Star street artist and designer Brian Donnelly, aka KAWS, has teamed up with Japanese culinary giant Nobu and the tequila maker, Qui Tequila, in—you guessed it—a luxury tequila collaboration, dubbed 2025 NOBU Rare.
Created to celebrate the Nobu restaurant and hotel empire’s 30th anniversary, chef Nobu Matsuhisa—a longtime collector of KAWS’s work—says the limited-edition, 25-year-old extra añejo tequila combines two of his passions.
“It’s like my dream come true—my favorite tequila, my favorite artist,” he told Qui Tequila’s founder, restaurateur Medhat Ibrahim, in a clip on the company’s website.
“I met KAWS more than 20 years ago,” Matsuhisa remembers. His paintings are, “colorful, simple, for me, clean. A lot of passion I feel, from his art.”
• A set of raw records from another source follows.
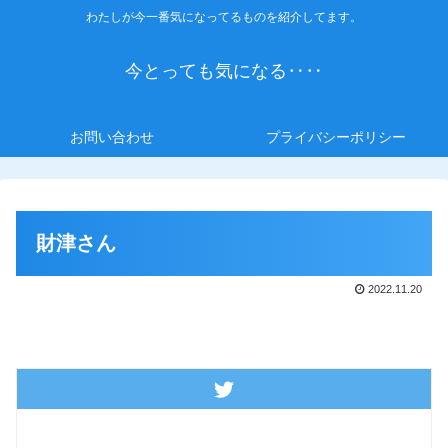
わたしが今一番気になってるものを紹介してます。
今とっても気になる‥‥
お問い合わせ
プライバシーポリシー
財津さん
2022.11.20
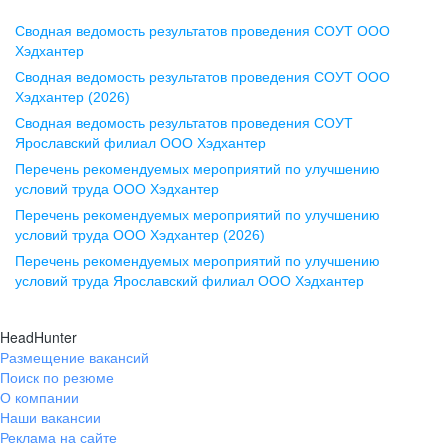
Сводная ведомость результатов проведения СОУТ ООО
Воронеж
Хэдхантер
Сводная ведомость результатов проведения СОУТ ООО
ул. Комиссаржевской, д. 10,
Хэдхантер (2026)
офис 1212
Сводная ведомость результатов проведения СОУТ
+7 473 280-05-05
Ярославский филиал ООО Хэдхантер
pr@vrn.hh.ru
Перечень рекомендуемых мероприятий по улучшению
условий труда ООО Хэдхантер
Казань
Перечень рекомендуемых мероприятий по улучшению
ул. Спартаковская, д. 2А, этаж 3,
условий труда ООО Хэдхантер (2026)
помещение 15
Перечень рекомендуемых мероприятий по улучшению
условий труда Ярославский филиал ООО Хэдхантер
+7 843 212-12-50
pr@kzn.hh.ru
HeadHunter
Размещение вакансий
Екатеринбург
Поиск по резюме
ул. Боевых Дружин, стр. 20,
О компании
5 этаж, офис 505, 521
Наши вакансии
Реклама на сайте
+7 343 226-79-99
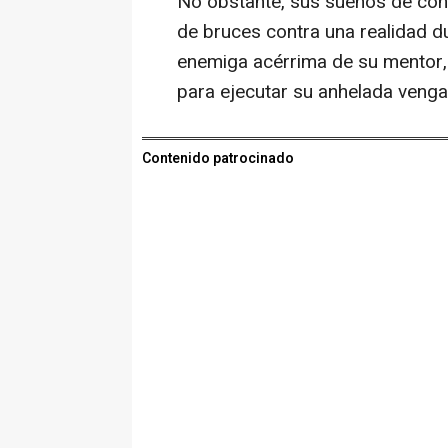
No obstante, sus sueños de con
de bruces contra una realidad d
enemiga acérrima de su mentor, 
para ejecutar su anhelada venga
Contenido patrocinado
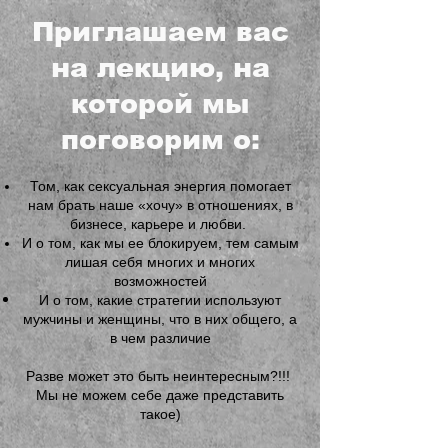
Приглашаем вас
на лекцию, на
которой мы
поговорим о:
Том, как сексуальная энергия помогает
нам брать наше «хочу» в отношениях, в
бизнесе, карьере и любви.
И о том, как мы ее блокируем, тем самым
лишая себя многих и многих
возможностей
И о том, какие стратегии используют
мужчины и женщины, что в них общего, а
в чем различие
Разве может это быть неинтересным?!!!
Мы не можем себе даже представить
такое)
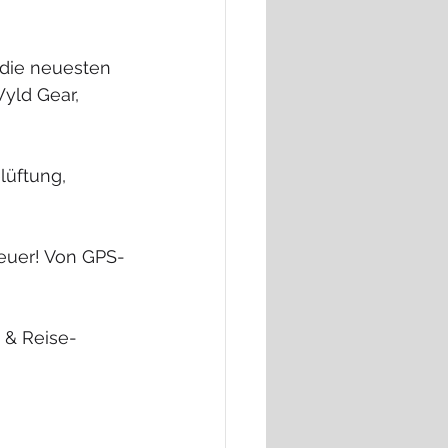
 die neuesten 
yld Gear, 
üftung, 
euer! Von GPS-
 & Reise-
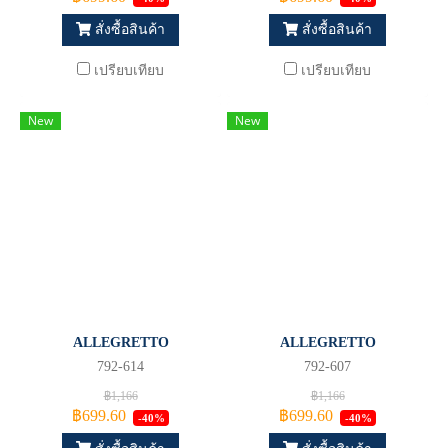
สั่งซื้อสินค้า
สั่งซื้อสินค้า
เปรียบเทียบ
เปรียบเทียบ
New
New
ALLEGRETTO
ALLEGRETTO
792-614
792-607
฿1,166
฿1,166
฿699.60
฿699.60
-40%
-40%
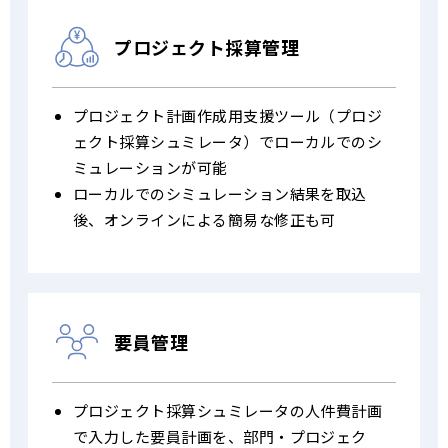
プロジェクト
採算管理
プロジェクト計画作成用支援ツール（プロジ
ェクト採算シュミレータ）でローカルでのシ
ミュレーションが可能
ローカルでのシミュレーション結果を取込
後、オンラインによる簡易な修正も可
要員管理
プロジェクト採算シュミレータの人件費計画
で入力した要員計画を、部門・プロジェク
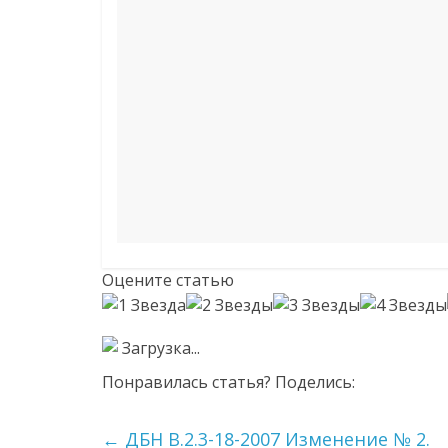
Оцените статью
Загрузка...
Понравилась статья? Поделись:
←
ДБН В.2.3-18-2007 Изменение № 2.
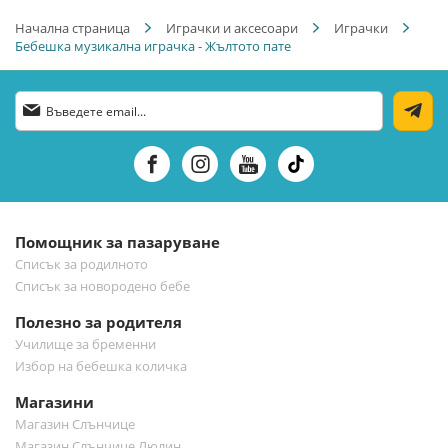
Начална страница
Играчки и аксесоари
Играчки
Бебешка музикална играчка - Жълтото пате
Абонирай
се
за
нашия
е-
бюлетин:
Помощник за пазаруване
Списък за родилното
Списък за новородено бебе
Полезно за родителя
Училище за бременни
Избор на бебешка количка
Магазини
Магазин Слънчице
Магазин Слънчице Люлин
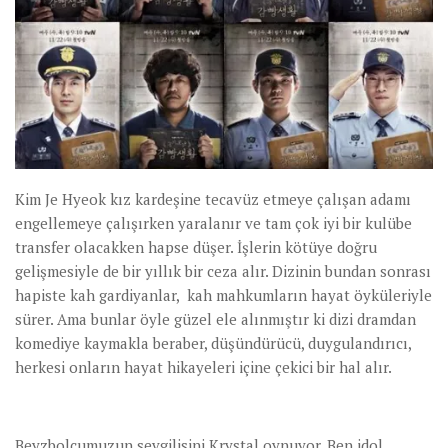
Kim Je Hyeok kız kardeşine tecavüz etmeye çalışan adamı
engellemeye çalışırken yaralanır ve tam çok iyi bir kulübe
transfer olacakken hapse düşer. İşlerin kötüye doğru
gelişmesiyle de bir yıllık bir ceza alır. Dizinin bundan sonrası
hapiste kah gardiyanlar, kah mahkumların hayat öyküleriyle
sürer. Ama bunlar öyle güzel ele alınmıştır ki dizi dramdan
komediye kaymakla beraber, düşündürücü, duygulandırıcı,
herkesi onların hayat hikayeleri içine çekici bir hal alır.
Beyzbolcumuzun sevgilisini Krystal oynuyor. Ben idol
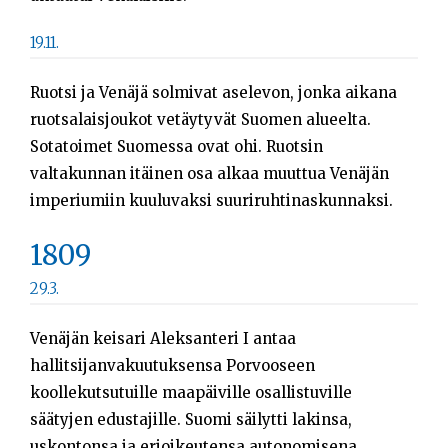
19.11.
Ruotsi ja Venäjä solmivat aselevon, jonka aikana
ruotsalaisjoukot vetäytyvät Suomen alueelta.
Sotatoimet Suomessa ovat ohi. Ruotsin
valtakunnan itäinen osa alkaa muuttua Venäjän
imperiumiin kuuluvaksi suuriruhtinaskunnaksi.
1809
29.3.
Venäjän keisari Aleksanteri I antaa
hallitsijanvakuutuksensa Porvooseen
koollekutsutuille maapäiville osallistuville
säätyjen edustajille. Suomi säilytti lakinsa,
uskontonsa ja erioikeutensa autonomisena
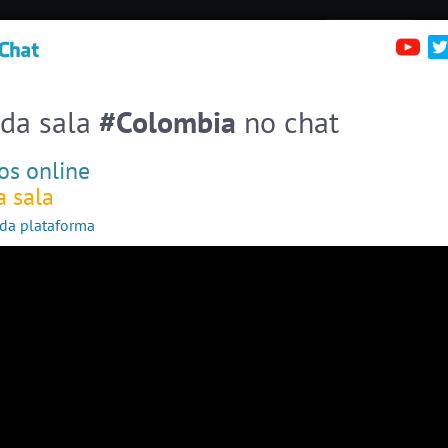
irc.brazink.net +6697
Denúncias
Salas:
137
Pessoas
Online:
46
erfis
Sa
Entre numa sala de bate-papo
Stats
 da sala
#Colombia
no chat
Espiar pessoas online
46
os online
#EstadosUnidos
2
pessoas
a sala
#Amizade
9
pessoas
da plataforma
#ParaisoTropical
13 pessoas
#Portugal
12 pessoas
#Brasil
8 pessoas
#Zoom
6 pessoas
#Denuncias
6 pessoas
#Novanativa
6 pessoas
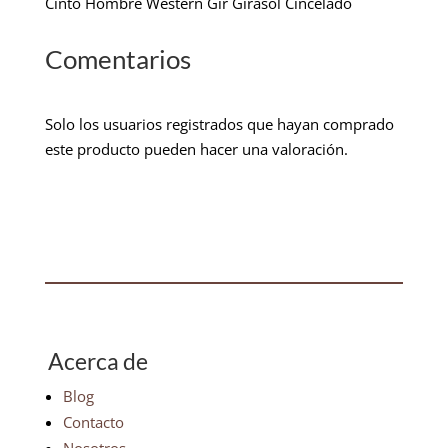
Cinto Hombre Western Gir Girasol Cincelado
Comentarios
Solo los usuarios registrados que hayan comprado
este producto pueden hacer una valoración.
Acerca de
Blog
Contacto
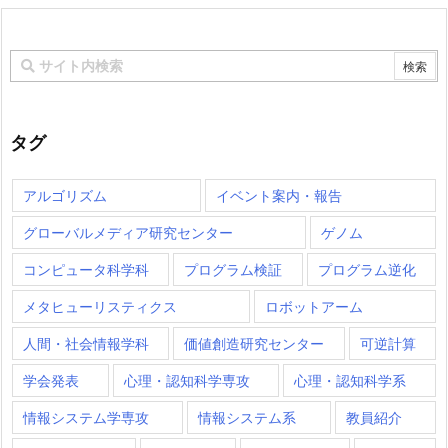
タグ
アルゴリズム
イベント案内・報告
グローバルメディア研究センター
ゲノム
コンピュータ科学科
プログラム検証
プログラム逆化
メタヒューリスティクス
ロボットアーム
人間・社会情報学科
価値創造研究センター
可逆計算
学会発表
心理・認知科学専攻
心理・認知科学系
情報システム学専攻
情報システム系
教員紹介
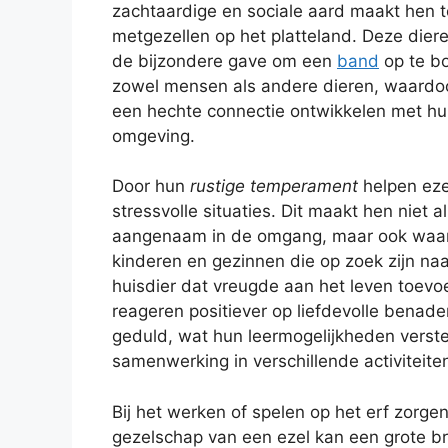
zachtaardige en sociale aard maakt hen t
metgezellen op het platteland. Deze die
de bijzondere gave om een
band
op te b
zowel mensen als andere dieren, waardo
een hechte connectie ontwikkelen met h
omgeving.
Door hun
rustige temperament
helpen eze
stressvolle situaties. Dit maakt hen niet a
aangenaam in de omgang, maar ook waar
kinderen en gezinnen die op zoek zijn na
huisdier dat vreugde aan het leven toevo
reageren positiever op liefdevolle benade
geduld, wat hun leermogelijkheden verst
samenwerking in verschillende activiteite
Bij het werken of spelen op het erf zorge
gezelschap van een ezel kan een grote b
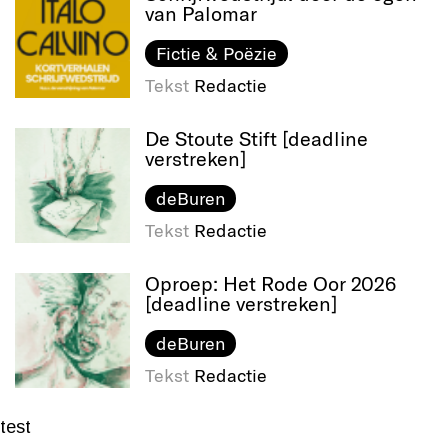
van Palomar
Fictie & Poëzie
Tekst
Redactie
De Stoute Stift [deadline
verstreken]
deBuren
Tekst
Redactie
Oproep: Het Rode Oor 2026
[deadline verstreken]
deBuren
Tekst
Redactie
test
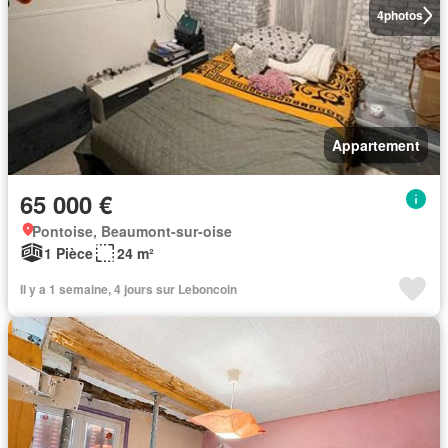
4
photos
Appartement
65 000 €
Pontoise, Beaumont-sur-oise
1 Pièce
24 m²
Il y a 1 semaine, 4 jours sur Leboncoin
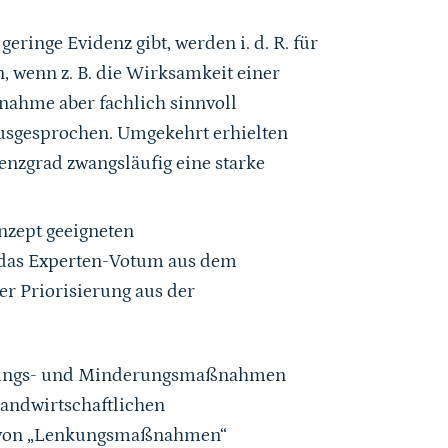
ringe Evidenz gibt, werden i. d. R. für
n, wenn z. B. die Wirksamkeit einer
ahme aber fachlich sinnvoll
usgesprochen. Umgekehrt erhielten
nzgrad zwangsläufig eine starke
nzept geeigneten
das Experten-Votum aus dem
r Priorisierung aus der
idungs- und Minderungsmaßnahmen
landwirtschaftlichen
t von „Lenkungsmaßnahmen“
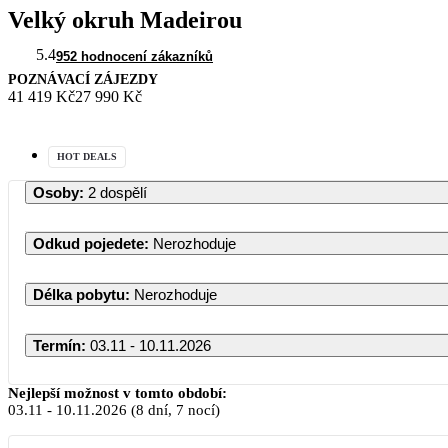
Velký okruh Madeirou
5.4
952 hodnocení zákazníků
POZNÁVACÍ ZÁJEZDY
41 419 Kč
27 990 Kč
HOT DEALS
Osoby
:
2 dospělí
Odkud pojedete
:
Nerozhoduje
Délka pobytu
:
Nerozhoduje
Termín
:
03.11 - 10.11.2026
Nejlepší možnost v tomto období:
03.11
-
10.11.2026
(8 dní, 7 nocí)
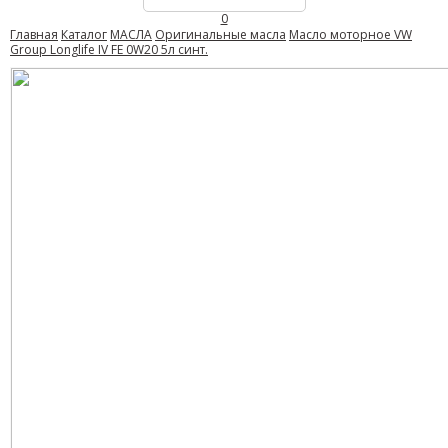
0
Главная
Каталог
МАСЛА
Оригинальные масла
Масло моторное VW
Group Longlife IV FE 0W20 5л синт.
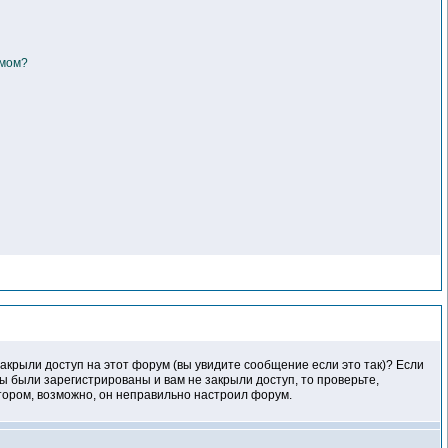
умом?
акрыли доступ на этот форум (вы увидите сообщение если это так)? Если
ы были зарегистрированы и вам не закрыли доступ, то проверьте,
атором, возможно, он неправильно настроил форум.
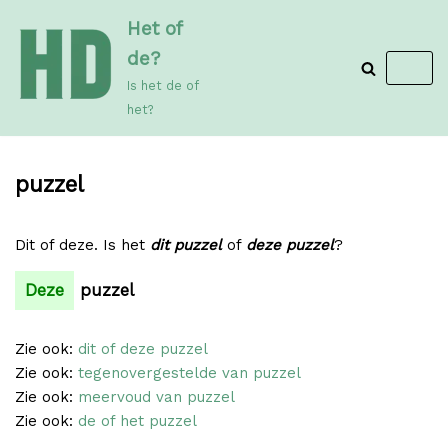
Meteen
Het of
naar
de?
de
Is het de of
inhoud
het?
puzzel
Dit of deze. Is het
dit puzzel
of
deze puzzel
?
Deze
puzzel
Zie ook:
dit of deze puzzel
Zie ook:
tegenovergestelde van puzzel
Zie ook:
meervoud van puzzel
Zie ook:
de of het puzzel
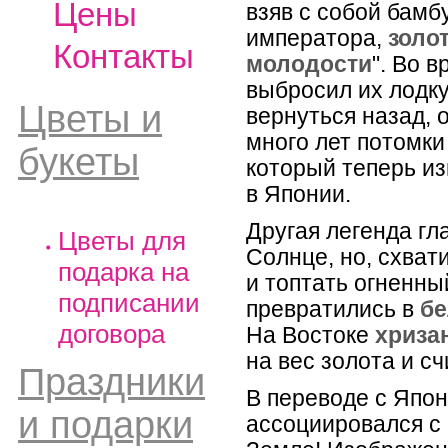
Цены
взяв с собой бам
императора,
золо
Контакты
молодости
". Во 
выбросил их лодку
Цветы и
вернуться назад,
много лет потомки
букеты
который теперь из
в Японии.
Другая легенда гл
Цветы для
Солнце, но, схвати
подарка на
и топтать огненн
подписании
превратились в
бе
договора
На Востоке
хриза
на вес золота и с
Праздники
В переводе с Япон
и подарки
ассоциировался с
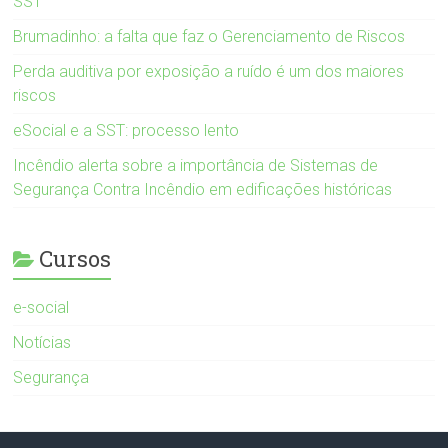
SST
Brumadinho: a falta que faz o Gerenciamento de Riscos
Perda auditiva por exposição a ruído é um dos maiores
riscos
eSocial e a SST: processo lento
Incêndio alerta sobre a importância de Sistemas de
Segurança Contra Incêndio em edificações históricas
Cursos
e-social
Notícias
Segurança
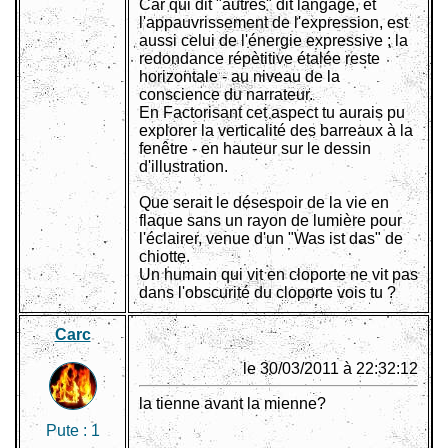
Car qui dit "autres" dit langage, et
l'appauvrissement de l'expression, est
aussi celui de l'énergie expressive ; la
redondance répètitive étalée reste
horizontale - au niveau de la
conscience du narrateur.
En Factorisant cet aspect tu aurais pu
explorer la verticalité des barreaux à la
fenêtre - en hauteur sur le dessin
d'illustration.
Que serait le désespoir de la vie en
flaque sans un rayon de lumière pour
l'éclairer, venue d'un "Was ist das" de
chiotte.
Un humain qui vit en cloporte ne vit pas
dans l'obscurité du cloporte vois tu ?
Carc
le 30/03/2011 à 22:32:12
la tienne avant la mienne?
Pute :
1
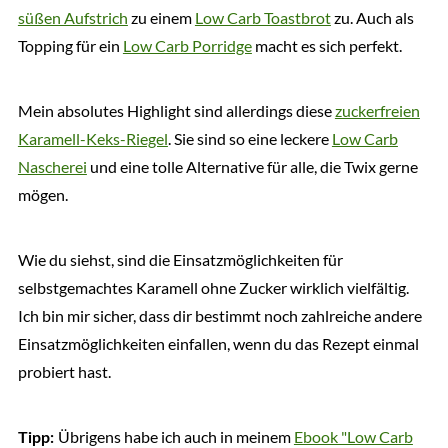
süßen Aufstrich
zu einem
Low Carb Toastbrot
zu. Auch als
Topping für ein
Low Carb Porridge
macht es sich perfekt.
Mein absolutes Highlight sind allerdings diese
zuckerfreien
Karamell-Keks-Riegel
. Sie sind so eine leckere
Low Carb
Nascherei
und eine tolle Alternative für alle, die Twix gerne
mögen.
Wie du siehst, sind die Einsatzmöglichkeiten für
selbstgemachtes Karamell ohne Zucker wirklich vielfältig.
Ich bin mir sicher, dass dir bestimmt noch zahlreiche andere
Einsatzmöglichkeiten einfallen, wenn du das Rezept einmal
probiert hast.
Übrigens habe ich auch in meinem
Ebook "Low Carb
Tipp:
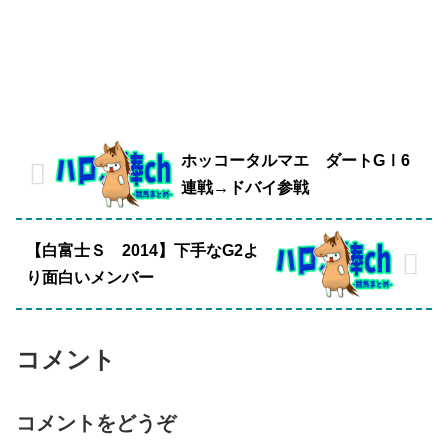
ホッコータルマエ ダートGⅠ6
連戦→ドバイ参戦
【白富士Ｓ 2014】下手なG2よ
り面白いメンバー
コメント
コメントをどうぞ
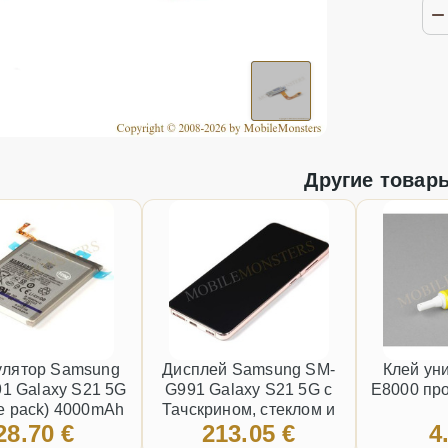
Другие товар
улятор Samsung
Дисплей Samsung SM-
Клей ун
1 Galaxy S21 5G
G991 Galaxy S21 5G с
E8000 пр
ce pack) 4000mAh
Тачскрином, стеклом и
28.70 €
213.05 €
4
n EB-BG991ABY
рамкой, с аккумулятором,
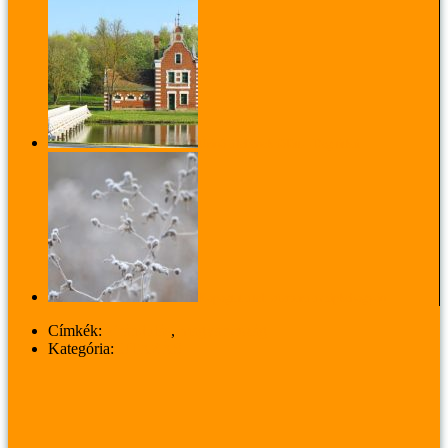
Úrinő a tehenek fölött – Dég titkai
Kopogtat a tél: zúzmara a csipkebogyón
Címkék:
kirándulás
,
magyarország
Kategória:
UTAZÁS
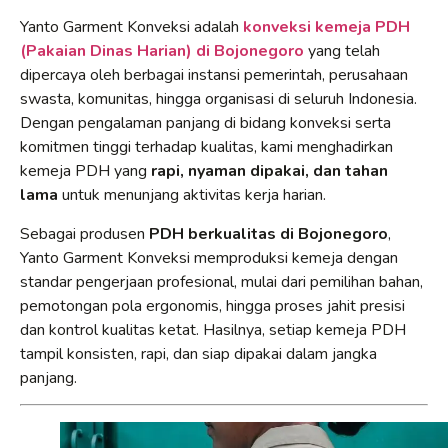
Yanto Garment Konveksi adalah
konveksi kemeja PDH
(Pakaian Dinas Harian) di Bojonegoro
yang telah
dipercaya oleh berbagai instansi pemerintah, perusahaan
swasta, komunitas, hingga organisasi di seluruh Indonesia.
Dengan pengalaman panjang di bidang konveksi serta
komitmen tinggi terhadap kualitas, kami menghadirkan
kemeja PDH yang
rapi, nyaman dipakai, dan tahan
lama
untuk menunjang aktivitas kerja harian.
Sebagai produsen
PDH berkualitas di Bojonegoro
,
Yanto Garment Konveksi memproduksi kemeja dengan
standar pengerjaan profesional, mulai dari pemilihan bahan,
pemotongan pola ergonomis, hingga proses jahit presisi
dan kontrol kualitas ketat. Hasilnya, setiap kemeja PDH
tampil konsisten, rapi, dan siap dipakai dalam jangka
panjang.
Donnelly, who began as a graffiti artist on the streets of New York, is now globally known for his recurring, cartoon-inspired characters, including a Micky Mouse-like figure with crossed-out eyes. His works are currently on view at the Andy Warhol Museum in Pittsburgh and have appeared in several high-profile collaborations, including a 2017 Nike Air Jordan release that famously sold out within seconds. The shoes can now fetch thousands of dollars on the secondary market.
The 2025 NOBU Rare bottles each bear Donnelly’s signature, bubble-cartoon lettering, stacked in the vein of Robert Indiana’s LOVE sculptures to spell out “Nobu” in muted shades of gray, red, or blue. Donnelly brings the letters to life playfully, outfitting them with crossed-out eyes and puffy white gloves reaching for the next letter. A similar design is printed on the bottle packaging.
“I’m honored to design this bottle for your 30th anniversary and to have a friendship for the last 15 years!” KAWS wrote in a statement addressed to Matsuhisa on his Instagram account.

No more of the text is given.